**Task objective:** Say, as a bare number, how many lines of the listing contain "Firmware".
[Supplied data]
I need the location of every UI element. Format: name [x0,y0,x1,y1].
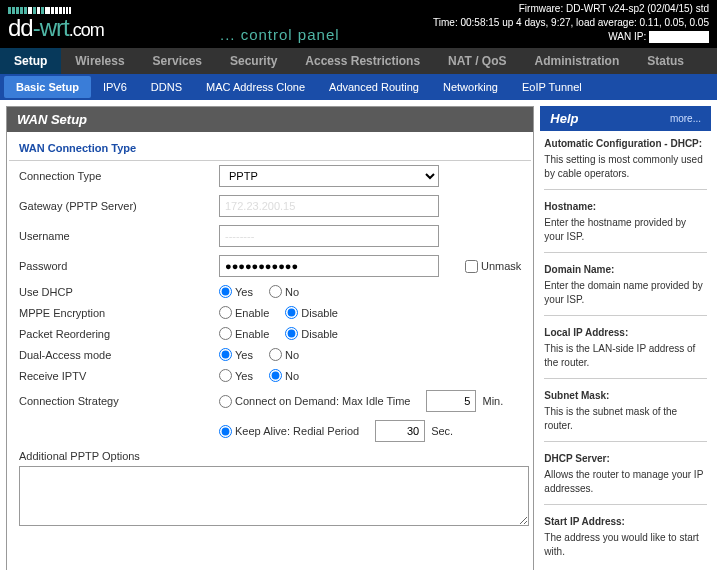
label-dual: Dual-Access mode [19,349,219,361]
logo-domain: .com [69,20,104,40]
help-item-title: Domain Name: [544,263,707,277]
dhcp-yes[interactable]: Yes [219,285,253,298]
unmask-label[interactable]: Unmask [465,260,521,273]
logo: dd-wrt.com [8,14,104,42]
help-item-desc: Allows the router to manage your IP addr… [544,469,703,494]
password-input[interactable] [219,255,439,277]
wanip-value [649,31,709,43]
help-title: Help [550,111,578,126]
label-gateway: Gateway (PPTP Server) [19,200,219,212]
help-body: Automatic Configuration - DHCP:This sett… [540,131,711,570]
username-input[interactable] [219,225,439,247]
section-title: WAN Setup [7,107,533,132]
label-connection-type: Connection Type [19,170,219,182]
reorder-disable[interactable]: Disable [285,327,338,340]
subtab-ddns[interactable]: DDNS [139,76,194,98]
main-panel: WAN Setup WAN Connection Type Connection… [6,106,534,570]
label-strategy: Connection Strategy [19,395,219,407]
mppe-enable[interactable]: Enable [219,306,269,319]
tab-nat-qos[interactable]: NAT / QoS [434,48,520,74]
fieldset-title: WAN Connection Type [9,132,531,161]
iptv-yes[interactable]: Yes [219,369,253,382]
additional-options-textarea[interactable] [19,466,529,526]
help-item-title: Local IP Address: [544,326,707,340]
mppe-disable[interactable]: Disable [285,306,338,319]
help-item-title: DHCP Server: [544,452,707,466]
label-username: Username [19,230,219,242]
tab-wireless[interactable]: Wireless [61,48,138,74]
tab-status[interactable]: Status [633,48,698,74]
subtab-mac-clone[interactable]: MAC Address Clone [194,76,317,98]
help-item-title: Subnet Mask: [544,389,707,403]
label-use-dhcp: Use DHCP [19,286,219,298]
strategy-keepalive[interactable]: Keep Alive: Redial Period [219,425,359,438]
status-block: Firmware: DD-WRT v24-sp2 (02/04/15) std … [433,2,709,44]
help-title-bar: Help more... [540,106,711,131]
help-item-desc: Enter the hostname provided by your ISP. [544,217,686,242]
tab-administration[interactable]: Administration [521,48,634,74]
tab-setup[interactable]: Setup [0,48,61,74]
label-iptv: Receive IPTV [19,370,219,382]
subtab-ipv6[interactable]: IPV6 [91,76,139,98]
connection-type-select[interactable]: PPTP [219,165,439,187]
time-text: Time: 00:58:15 up 4 days, 9:27, load ave… [433,16,709,30]
help-item-title: Start IP Address: [544,515,707,529]
label-mppe: MPPE Encryption [19,307,219,319]
unmask-checkbox[interactable] [465,260,478,273]
help-item-title: Hostname: [544,200,707,214]
reorder-enable[interactable]: Enable [219,327,269,340]
wanip-label: WAN IP: [608,31,646,42]
tab-access-restrictions[interactable]: Access Restrictions [291,48,434,74]
dhcp-no[interactable]: No [269,285,299,298]
gateway-input[interactable] [219,195,439,217]
tab-services[interactable]: Services [139,48,216,74]
help-item-desc: Enter the domain name provided by your I… [544,280,702,305]
help-item-desc: This is the LAN-side IP address of the r… [544,343,695,368]
help-item-desc: This setting is most commonly used by ca… [544,154,702,179]
label-additional: Additional PPTP Options [19,450,219,462]
help-sidebar: Help more... Automatic Configuration - D… [540,106,711,570]
sec-label: Sec. [431,425,453,437]
redial-input[interactable] [375,420,425,442]
subtab-basic-setup[interactable]: Basic Setup [4,76,91,98]
idle-time-input[interactable] [426,390,476,412]
iptv-no[interactable]: No [269,369,299,382]
dual-no[interactable]: No [269,348,299,361]
sub-tabs: Basic Setup IPV6 DDNS MAC Address Clone … [0,74,717,100]
label-password: Password [19,260,219,272]
help-item-title: Automatic Configuration - DHCP: [544,137,707,151]
subtab-networking[interactable]: Networking [431,76,510,98]
help-item-desc: This is the subnet mask of the router. [544,406,677,431]
header: dd-wrt.com ... control panel Firmware: D… [0,0,717,48]
tab-security[interactable]: Security [216,48,291,74]
tagline: ... control panel [220,26,340,43]
strategy-demand[interactable]: Connect on Demand: Max Idle Time [219,395,410,408]
logo-dd: dd [8,14,33,41]
label-reorder: Packet Reordering [19,328,219,340]
subtab-eoip-tunnel[interactable]: EoIP Tunnel [510,76,594,98]
dual-yes[interactable]: Yes [219,348,253,361]
subtab-advanced-routing[interactable]: Advanced Routing [317,76,431,98]
help-more-link[interactable]: more... [670,113,701,124]
main-tabs: Setup Wireless Services Security Access … [0,48,717,74]
min-label: Min. [482,395,503,407]
help-item-desc: The address you would like to start with… [544,532,699,557]
firmware-text: Firmware: DD-WRT v24-sp2 (02/04/15) std [433,2,709,16]
logo-wrt: -wrt [33,14,69,41]
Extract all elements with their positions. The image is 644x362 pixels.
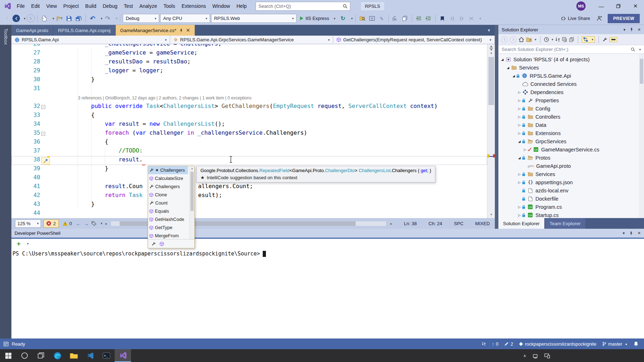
code-line-32[interactable]: 32− public override Task<ChallengersList… xyxy=(11,103,487,112)
fold-collapse-icon[interactable]: − xyxy=(41,132,45,136)
navigate-backward-button[interactable] xyxy=(12,15,20,22)
indent-decrease-icon[interactable] xyxy=(415,14,423,23)
notifications-bell-icon[interactable] xyxy=(634,341,638,346)
properties-wrench-icon[interactable] xyxy=(602,37,607,42)
navigate-back-arrow[interactable]: ← xyxy=(76,221,81,227)
previous-bookmark-icon[interactable] xyxy=(448,14,456,23)
task-view-button[interactable] xyxy=(33,349,49,362)
tree-expander[interactable]: ▷ xyxy=(517,172,522,176)
tray-network-icon[interactable] xyxy=(544,353,550,358)
startup-project-select[interactable]: RPSLS.Web▾ xyxy=(211,14,297,23)
tree-expander[interactable]: ◢ xyxy=(500,58,505,61)
tree-item-dependencies[interactable]: ▷Dependencies xyxy=(498,88,644,96)
se-scrollbar[interactable] xyxy=(639,54,644,218)
tree-item-gamemanagerservice-cs[interactable]: ▷C#GameManagerService.cs xyxy=(498,145,644,154)
close-button[interactable]: ✕ xyxy=(627,0,644,12)
sync-icon[interactable] xyxy=(555,37,560,42)
pending-changes-filter-icon[interactable]: ▾ xyxy=(526,37,536,42)
edge-browser-icon[interactable] xyxy=(49,349,66,362)
tree-expander[interactable]: ▷ xyxy=(517,99,522,102)
tree-item-program-cs[interactable]: ▷C#Program.cs xyxy=(498,203,644,211)
tree-item-services[interactable]: ▷Services xyxy=(498,170,644,178)
solution-explorer-search-input[interactable]: Search Solution Explorer (Ctrl+;) ▾ xyxy=(498,45,644,54)
panel-splitter[interactable] xyxy=(495,25,498,229)
toolbox-strip[interactable]: Toolbox xyxy=(0,25,11,338)
navigate-forward-button[interactable] xyxy=(27,14,35,22)
fold-collapse-icon[interactable]: − xyxy=(41,105,45,109)
code-line-37[interactable]: 37 //TODO: xyxy=(11,147,487,156)
file-explorer-icon[interactable] xyxy=(66,349,82,362)
repository-indicator[interactable]: rockpaperscissorslizardspockignite xyxy=(519,341,596,347)
tree-expander[interactable]: ▷ xyxy=(517,131,522,135)
tree-item-azds-local-env[interactable]: azds-local.env xyxy=(498,186,644,195)
breadcrumb-section-1[interactable]: RPSLS.Game.Api▾ xyxy=(11,36,170,44)
tray-expand-chevron[interactable]: ∧ xyxy=(523,353,526,358)
tree-item-extensions[interactable]: ▷Extensions xyxy=(498,129,644,137)
code-line-36[interactable]: 36 { xyxy=(11,138,487,147)
new-terminal-button[interactable]: ＋ xyxy=(16,241,22,247)
tree-item-controllers[interactable]: ▷Controllers xyxy=(498,113,644,121)
codelens-info[interactable]: 3 references | OriolBonjoch, 12 days ago… xyxy=(78,94,251,103)
window-position-dropdown[interactable]: ▾ xyxy=(623,27,625,32)
branch-indicator[interactable]: master▲ xyxy=(602,341,628,347)
code-line-27[interactable]: 27 _gameService = gameService; xyxy=(11,49,487,58)
tree-expander[interactable]: ▷ xyxy=(517,115,522,119)
save-all-button[interactable] xyxy=(74,14,83,23)
menu-item-test[interactable]: Test xyxy=(121,3,136,9)
se-forward-button[interactable] xyxy=(510,36,517,43)
tree-item-gameapi-proto[interactable]: gRPCGameApi.proto xyxy=(498,162,644,170)
se-back-button[interactable] xyxy=(501,36,508,43)
open-file-button[interactable] xyxy=(55,14,64,23)
hscroll-right-arrow[interactable]: ▸ xyxy=(391,222,392,226)
editor-vertical-scrollbar[interactable]: ▲ ▼ xyxy=(487,44,495,218)
account-avatar[interactable]: MS xyxy=(576,1,586,11)
feedback-person-icon[interactable] xyxy=(595,14,603,23)
sync-with-active-document-toggle[interactable]: ▾ xyxy=(582,36,595,43)
minimize-button[interactable]: — xyxy=(593,0,610,12)
menu-item-analyze[interactable]: Analyze xyxy=(136,3,160,9)
tree-expander[interactable]: ◢ xyxy=(511,74,516,78)
tree-item-dockerfile[interactable]: Dockerfile xyxy=(498,195,644,203)
tag-icon[interactable]: ▾ xyxy=(91,221,103,226)
clear-bookmarks-icon[interactable] xyxy=(467,14,476,23)
sync-settings-icon[interactable] xyxy=(377,14,386,23)
code-line-38[interactable]: 38 result. xyxy=(11,156,487,165)
terminal-icon[interactable]: >_ xyxy=(98,349,115,362)
bookmark-icon[interactable] xyxy=(438,14,447,23)
ps-window-dropdown[interactable]: ▾ xyxy=(623,231,625,236)
completion-item-equals[interactable]: Equals xyxy=(148,207,188,215)
chevron-down-icon[interactable]: ▾ xyxy=(161,38,167,42)
tab-gamemanagerservice-cs-[interactable]: GameManagerService.cs*✕ xyxy=(116,25,195,36)
split-editor-grip[interactable] xyxy=(489,46,493,51)
tree-expander[interactable]: ▷ xyxy=(517,213,522,217)
hscroll-left-arrow[interactable]: ◂ xyxy=(105,222,106,226)
se-scrollbar-thumb[interactable] xyxy=(640,59,643,84)
outgoing-commits-indicator[interactable]: ↑ 0 xyxy=(492,341,499,347)
new-file-button[interactable] xyxy=(40,14,49,23)
completion-item-gettype[interactable]: GetType xyxy=(148,223,188,232)
preview-selected-items-toggle[interactable] xyxy=(609,37,617,42)
document-list-dropdown-icon[interactable]: ▼ xyxy=(483,28,495,32)
menu-item-extensions[interactable]: Extensions xyxy=(178,3,209,9)
completion-item-challengers[interactable]: Challengers xyxy=(148,182,188,191)
indent-increase-icon[interactable] xyxy=(424,14,433,23)
code-line-34[interactable]: 34 var result = new ChallengersList(); xyxy=(11,120,487,129)
code-line-30[interactable]: 30 } xyxy=(11,76,487,85)
tree-expander[interactable]: ▷ xyxy=(523,148,528,151)
tree-item-properties[interactable]: ▷Properties xyxy=(498,96,644,104)
tab-rpsls-game-api-csproj[interactable]: RPSLS.Game.Api.csproj xyxy=(53,25,115,36)
is-scroll-up[interactable]: ▲ xyxy=(190,166,194,171)
browser-link-icon[interactable] xyxy=(368,14,376,23)
menu-item-file[interactable]: File xyxy=(14,3,28,9)
tree-item-startup-cs[interactable]: ▷C#Startup.cs xyxy=(498,211,644,218)
warning-count-badge[interactable]: 0 xyxy=(61,221,73,227)
zoom-level-select[interactable]: 125 %▾ xyxy=(15,219,41,228)
preview-button[interactable]: PREVIEW xyxy=(608,14,640,23)
code-editor[interactable]: 26 _challengersService = challengers;27 … xyxy=(11,44,487,218)
powershell-header[interactable]: Developer PowerShell ▾ ✕ xyxy=(11,229,644,238)
chevron-down-icon[interactable]: ▾ xyxy=(486,38,491,42)
tree-expander[interactable]: ▷ xyxy=(517,123,522,127)
solution-platform-select[interactable]: Any CPU▾ xyxy=(160,14,210,23)
code-line-28[interactable]: 28 _resultsDao = resultsDao; xyxy=(11,58,487,67)
pin-tab-icon[interactable] xyxy=(179,29,183,32)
[/Supplied data]
**Solution to the problem:** 3